Beneath the Surface of Lake Atitlán

On February 28, our group left our Spanish classes early to get a head start on our weekend trip to Lake Atitlán.  After a warm and humid bus ride, we stopped at a cooperative called Campesino Committee of the Highlands.  While walking to the storehouse, Rebecca was happy to see a group of children playing soccer in an open building with a sign saying, “Se prohibe jugar fútbol.”

Once inside, many of us were surprised to see the logo of the cooperative superimposed onto chalkboard-sized, professionally printed tarps with Hugo Chavez’s face and the phrase “Continuemos la lucha!”

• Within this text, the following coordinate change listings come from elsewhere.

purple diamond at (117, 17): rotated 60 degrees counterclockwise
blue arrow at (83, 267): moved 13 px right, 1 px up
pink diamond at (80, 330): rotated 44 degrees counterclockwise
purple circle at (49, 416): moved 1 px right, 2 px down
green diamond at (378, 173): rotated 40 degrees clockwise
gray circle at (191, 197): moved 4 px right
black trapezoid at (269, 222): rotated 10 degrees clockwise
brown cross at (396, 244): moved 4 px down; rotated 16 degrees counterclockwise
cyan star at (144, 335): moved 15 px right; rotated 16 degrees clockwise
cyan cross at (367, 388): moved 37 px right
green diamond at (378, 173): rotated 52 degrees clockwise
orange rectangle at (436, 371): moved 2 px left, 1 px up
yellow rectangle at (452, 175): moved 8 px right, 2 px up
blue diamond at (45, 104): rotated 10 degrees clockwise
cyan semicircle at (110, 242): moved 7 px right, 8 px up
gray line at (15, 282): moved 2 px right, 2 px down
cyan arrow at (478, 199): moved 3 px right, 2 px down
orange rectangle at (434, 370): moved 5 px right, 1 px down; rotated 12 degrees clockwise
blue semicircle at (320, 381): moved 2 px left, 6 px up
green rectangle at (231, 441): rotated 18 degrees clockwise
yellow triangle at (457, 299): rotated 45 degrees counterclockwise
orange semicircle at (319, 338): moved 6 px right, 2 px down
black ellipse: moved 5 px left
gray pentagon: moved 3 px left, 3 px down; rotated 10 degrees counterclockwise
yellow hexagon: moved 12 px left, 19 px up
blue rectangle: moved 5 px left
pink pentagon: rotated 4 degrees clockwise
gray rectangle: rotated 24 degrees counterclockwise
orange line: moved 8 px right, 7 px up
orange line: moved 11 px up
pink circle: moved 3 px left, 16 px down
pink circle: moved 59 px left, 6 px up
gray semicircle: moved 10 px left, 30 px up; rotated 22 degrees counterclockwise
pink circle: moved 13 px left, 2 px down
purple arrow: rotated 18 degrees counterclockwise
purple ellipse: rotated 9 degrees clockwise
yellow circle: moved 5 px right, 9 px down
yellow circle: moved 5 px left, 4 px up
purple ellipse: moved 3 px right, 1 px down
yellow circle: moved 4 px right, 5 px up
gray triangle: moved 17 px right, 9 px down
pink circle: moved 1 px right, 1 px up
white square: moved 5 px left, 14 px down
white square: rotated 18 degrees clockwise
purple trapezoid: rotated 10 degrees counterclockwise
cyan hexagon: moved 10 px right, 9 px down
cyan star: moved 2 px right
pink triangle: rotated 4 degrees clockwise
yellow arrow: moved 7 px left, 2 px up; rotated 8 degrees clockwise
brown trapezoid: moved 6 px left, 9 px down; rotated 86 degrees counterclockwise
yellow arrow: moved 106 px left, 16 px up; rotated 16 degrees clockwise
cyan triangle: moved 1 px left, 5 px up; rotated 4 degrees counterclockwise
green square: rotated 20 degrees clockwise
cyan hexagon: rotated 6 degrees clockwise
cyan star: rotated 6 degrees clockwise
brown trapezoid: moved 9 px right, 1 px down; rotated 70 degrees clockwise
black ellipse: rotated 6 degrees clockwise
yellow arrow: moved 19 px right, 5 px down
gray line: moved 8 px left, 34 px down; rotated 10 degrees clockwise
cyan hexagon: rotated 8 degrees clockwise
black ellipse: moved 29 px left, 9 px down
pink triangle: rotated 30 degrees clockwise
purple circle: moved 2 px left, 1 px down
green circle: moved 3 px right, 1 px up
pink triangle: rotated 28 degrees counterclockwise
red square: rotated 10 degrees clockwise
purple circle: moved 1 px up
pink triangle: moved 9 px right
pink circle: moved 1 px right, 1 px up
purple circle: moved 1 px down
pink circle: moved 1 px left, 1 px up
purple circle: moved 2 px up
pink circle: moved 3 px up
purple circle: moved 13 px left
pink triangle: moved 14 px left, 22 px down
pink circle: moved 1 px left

The politics of the coffee cooperative goes back to the Spanish, and later Ladino (non-Mayan) control of land.  In the 1950s President Jacobo Arbenz attempted to redistribute the land in Guatemala so that the lower class could have access to one of Guatemala’s greatest resources: farmland.  The redistribution would have greatly hindered United Fruit Company’s economic exploitation of Guatemala, and shortly after the United States staged a coup.  By 1960, and all the way until 1996, Guatemala was the grounds for a civil war between the US-backed military and guerrilla fighters hoping for land reform.

After seeing the cooperative’s strong principles of independence and care for the land, we continued on the way to Lake Atitlán, arriving in Santiago in time to explore the town before dinner.  Later that evening, the town plaza was alive with vendors selling pineapple cider and atole de platano, with young men playing soccer, and with old men leaning against the wall wearing indigenous clothing and broad-rimmed hats.

The next day we did a walking tour of the town and surrounding area with an MCC SALT volunteer and the president of ANADESA Community Development Organization.  We saw the sight of the military’s massacre of indigenous civilians, new houses the government built but later declared to be in a landslide zone and thus uninhabitable, and men carrying 100-150 pound loads of firewood on their backs.

During the tour, I asked the president of ANADESA, Juan, why so many men in Santiago still wear indigenous clothing; in most parts of the country I had only seen the women doing so.  Earlier I assumed since the men were out of the house more, they felt more pressure to take up Western dress and thus protect themselves from the government by appearing to be less of a target.  Most of the groups massacred by the military during the war were indigenous.  My guess was wrong and the story much more complicated.

During the armed conflict, 75% of the guerrilla fighters were Ladino.  Although Ladino means non-Mayan, this group is often Mestizo, or mixed race, and includes those who are racially Mayan but have taken up Western traditions.  When men changed to Ladino clothing, they were actually making themselves a greater target, but they did so because the government forced them to change when the government recruited young men from indigenous communities.  Their alliance would then be identified by the “jefe’s” list rather than their dress.

After the massacre in Santiago, the community successfully pushed the army out the town, one of the greatest indigenous successes of the armed conflict.  That is why so many of the men continue to wear their indigenous clothing.

The view from the roof of the hotel was gorgeous.  We were surrounded by several volcanoes, one rising right out of the lake, and a sunset beautified by the air pollution.

The next day, our last  in the area, we crossed the lake by boat to spend the morning in Panajachel.  The tourist market was down on the lake, and a few of us ventured up the crowded “normal” market uptown.  One of my own highlights of Panajachel was asking for a tortilla-making lesson at a tortilleria.  The women guessed that they made 400 tortillas a day each; it took me 10 minutes to make one lopsided tortilla.

We ended our time in a pizzeria, enjoying pizza with fresh pineapple and the shouts of people watching Real Madrid versus Athletico Madrid on the TV.  Back in Guatemala (the nickname for Guatemala City), we arrived tired and ready to be reunited with our host families.